◆ Records supplied:

=-=-=-=-=

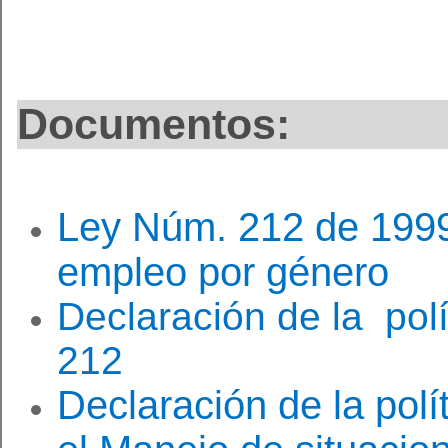
​
Documentos:
Ley Núm. 212 de 1999
empleo por género
D
eclaración
de la
p
ol
212
Declaración de la polí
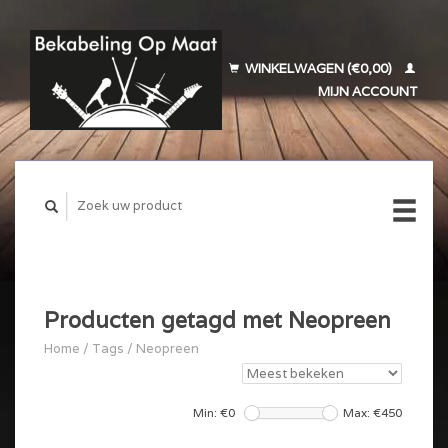
WINKELWAGEN (€0,00)
MIJN ACCOUNT
Producten getagd met Neopreen
Home
/
Tags
/
Neopreen
Min: €
0
Max: €
450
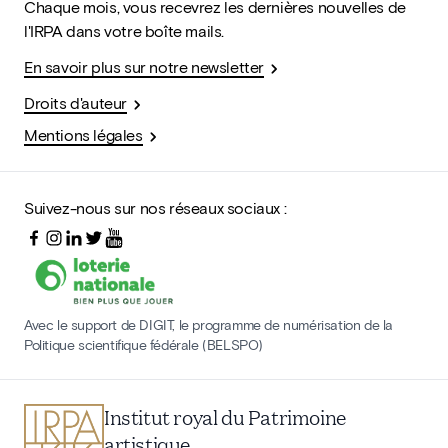
Chaque mois, vous recevrez les dernières nouvelles de
l'IRPA dans votre boîte mails.
En savoir plus sur notre newsletter
Droits d'auteur
Mentions légales
Suivez-nous sur nos réseaux sociaux :
Avec le support de DIGIT, le programme de numérisation de la
Politique scientifique fédérale (BELSPO)
Institut royal du Patrimoine
artistique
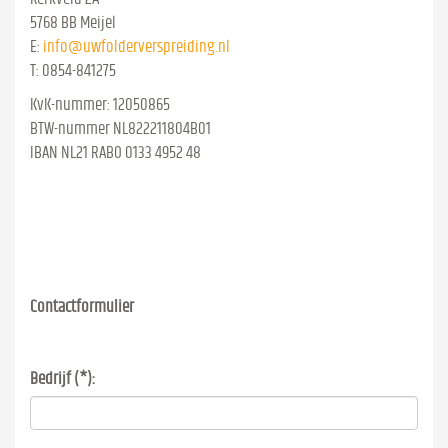
5768 BB Meijel
E:
info@uwfolderverspreiding.nl
T: 0854-841275
KvK-nummer: 12050865
BTW-nummer NL822211804B01
IBAN NL21 RABO 0133 4952 48
Contactformulier
Bedrijf (*):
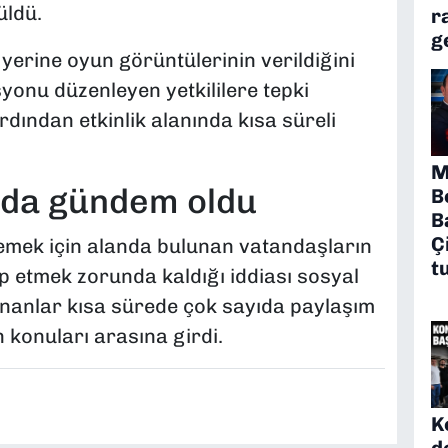
üldü.
r
g
erine oyun görüntülerinin verildiğini
onu düzenleyen yetkililere tepki
rdından etkinlik alanında kısa süreli
M
ada gündem oldu
B
B
Ç
zlemek için alanda bulunan vatandaşların
t
ip etmek zorunda kaldığı iddiası sosyal
anlar kısa sürede çok sayıda paylaşım
 konuları arasına girdi.
K
d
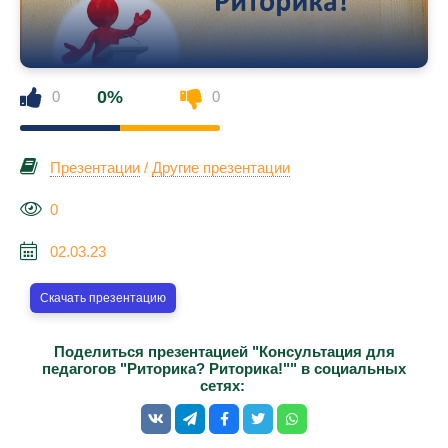
0%
0
0
Презентации
/
Другие презентации
0
02.03.23
Скачать презентацию
Поделиться презентацией "Консультация для
педагогов "Риторика? Риторика!"" в социальных
сетях:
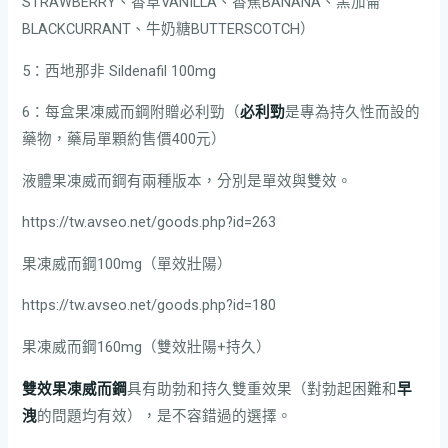
STRAWBERRY、香草VANILLA、香蕉BANANA、黑加侖
BLACKCURRANT、牛奶糖BUTTERSCOTCH）
​5​：西地那非 Sildenafil 100mg
​6​：每盒果凍威而鋼附贈必利勁（
必利勁
是專為持久性而設的
藥物，藥局單顆約售價400元）
液體果凍威而鋼有兩種版本，分別是單效與雙效。
https://tw.avseo.net/goods.php?id=263
果凍威而鋼100mg（單效壯陽）
https://tw.avseo.net/goods.php?id=180
果凍威而鋼160mg（雙效壯陽+持久）
雙效果凍威而鋼
具有助勃和持久雙重效果（對勃起困難和
早
洩
的問題均有效），是不容錯過的選擇。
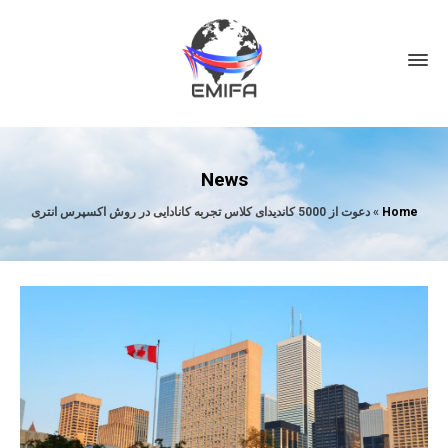
News
Home
»
دعوت از 5000 کاندیدای کلاس تجربه کانادایی در روش اکسپرس انتری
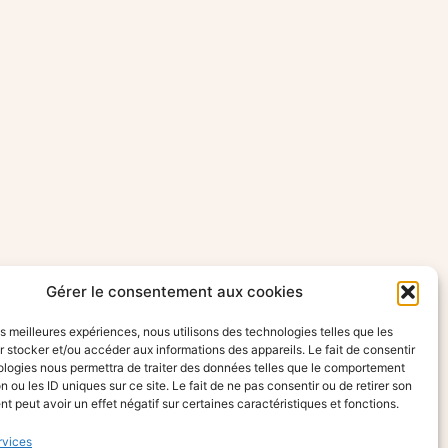
Gérer le consentement aux cookies
les meilleures expériences, nous utilisons des technologies telles que les
 stocker et/ou accéder aux informations des appareils. Le fait de consentir
ologies nous permettra de traiter des données telles que le comportement
n ou les ID uniques sur ce site. Le fait de ne pas consentir ou de retirer son
 peut avoir un effet négatif sur certaines caractéristiques et fonctions.
rvices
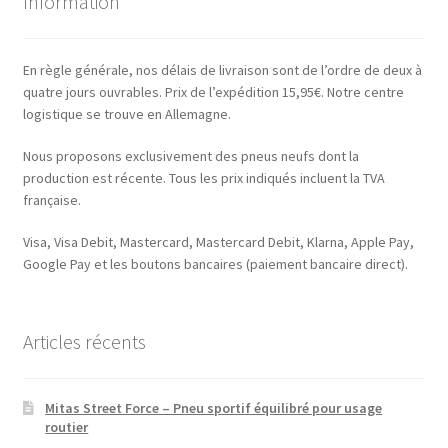
Information
En règle générale, nos délais de livraison sont de l’ordre de deux à
quatre jours ouvrables. Prix de l’expédition 15,95€. Notre centre
logistique se trouve en Allemagne.
Nous proposons exclusivement des pneus neufs dont la
production est récente. Tous les prix indiqués incluent la TVA
française.
Visa, Visa Debit, Mastercard, Mastercard Debit, Klarna, Apple Pay,
Google Pay et les boutons bancaires (paiement bancaire direct).
Articles récents
Mitas Street Force – Pneu sportif équilibré pour usage
routier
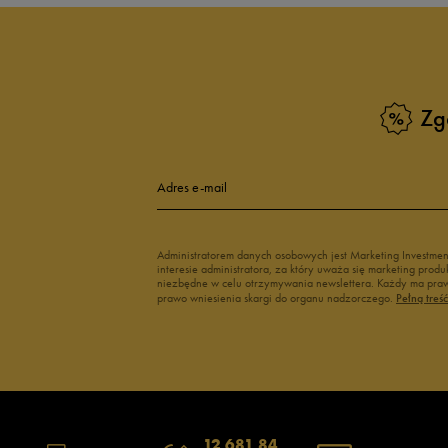
Czarne sneakersy damskie
Sneakersy dam
Kolorowe sneakersy damskie
Wysokie sneak
Zobacz również
Zg
Klapki Nike
Białe adidasy
New Balance damskie
Czarne adidas
Buty Nike damskie
Buty Fila dams
Adres e-mail
Buty adidas damskie
Buty Reebok d
Japonki
Buty na platfo
Administratorem danych osobowych jest Marketing Investme
interesie administratora, za który uważa się marketing pro
niezbędne w celu otrzymywania newslettera. Każdy ma prawo
prawo wniesienia skargi do organu nadzorczego.
Pełną treś
12 681 84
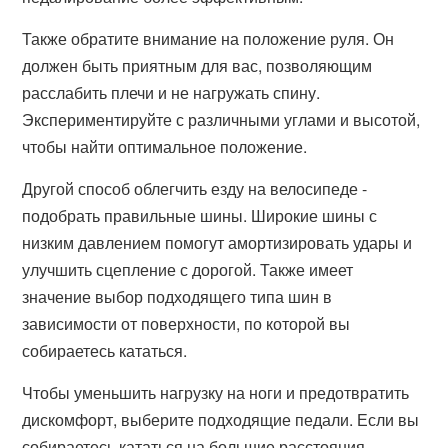
Также обратите внимание на положение руля. Он
должен быть приятным для вас, позволяющим
расслабить плечи и не нагружать спину.
Экспериментируйте с различными углами и высотой,
чтобы найти оптимальное положение.
Другой способ облегчить езду на велосипеде -
подобрать правильные шины. Широкие шины с
низким давлением помогут амортизировать удары и
улучшить сцепление с дорогой. Также имеет
значение выбор подходящего типа шин в
зависимости от поверхности, по которой вы
собираетесь кататься.
Чтобы уменьшить нагрузку на ноги и предотвратить
дискомфорт, выберите подходящие педали. Если вы
собираетесь кататься на большие расстояния,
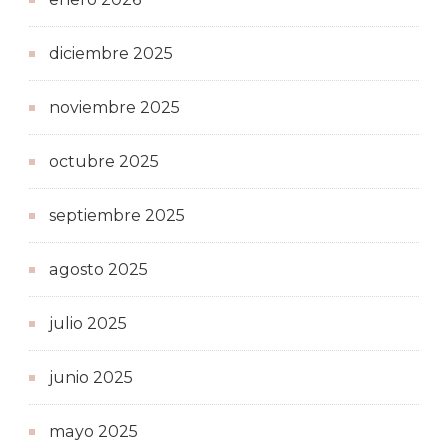
diciembre 2025
noviembre 2025
octubre 2025
septiembre 2025
agosto 2025
julio 2025
junio 2025
mayo 2025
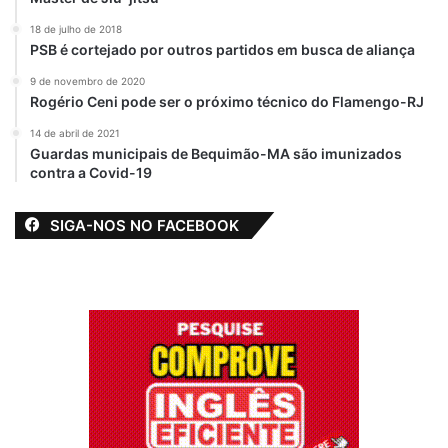
18 de julho de 2018
PSB é cortejado por outros partidos em busca de aliança
9 de novembro de 2020
O
G7
procurou os dez profissionais da
Rogério Ceni pode ser o próximo técnico do Flamengo-RJ
educação que foram transferidos na última
14 de abril de 2021
segunda-feira (22), mas que só receberam
Guardas municipais de Bequimão-MA são imunizados
a notificação nesta quarta-feira (24), e
contra a Covid-19
todos foram taxativos ao afirmarem que a
medida foi uma retaliação do prefeito
SIGA-NOS NO FACEBOOK
Almeida Sousa (PL), por ter tido uma pífia
votação do funcionalismo público nas
eleições de novembro de 2020.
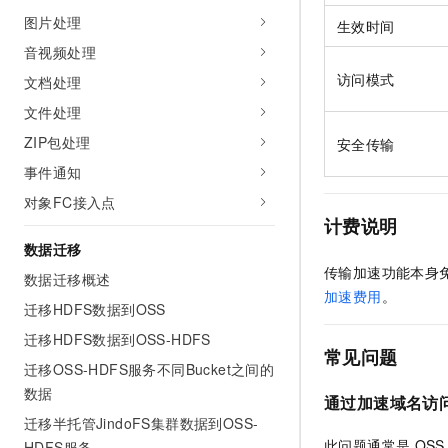
图片处理
生效时间
音视频处理
访问模式
文档处理
文件处理
ZIP包处理
安全传输
事件通知
对象FC接入点
计费说明
数据迁移
传输加速功能本身
数据迁移概述
加速费用
。
迁移HDFS数据到OSS
迁移HDFS数据到OSS-HDFS
常见问题
迁移OSS-HDFS服务不同Bucket之间的
数据
通过加速域名访
迁移半托管JindoFS集群数据到OSS-
此问题通常是
OSS
HDFS服务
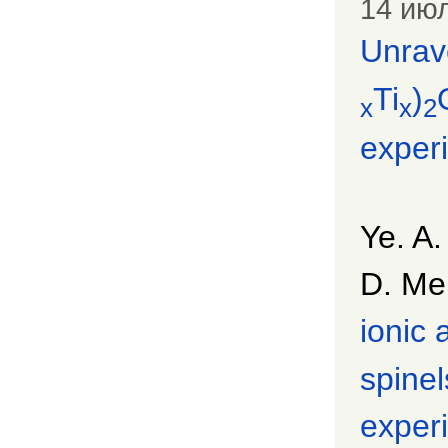
14 июл
Unrave
Ti
)
x
x
2
experi
Ye. A.
D. Me
ionic 
spinel
experi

=-=-=-=-=

◆ Exercise instructions: Which lines of the material contain the string "feira"? List each of them.

◆ Answer section:
segunda-feira (22), mas que só receberam
a notificação nesta quarta-feira (24), e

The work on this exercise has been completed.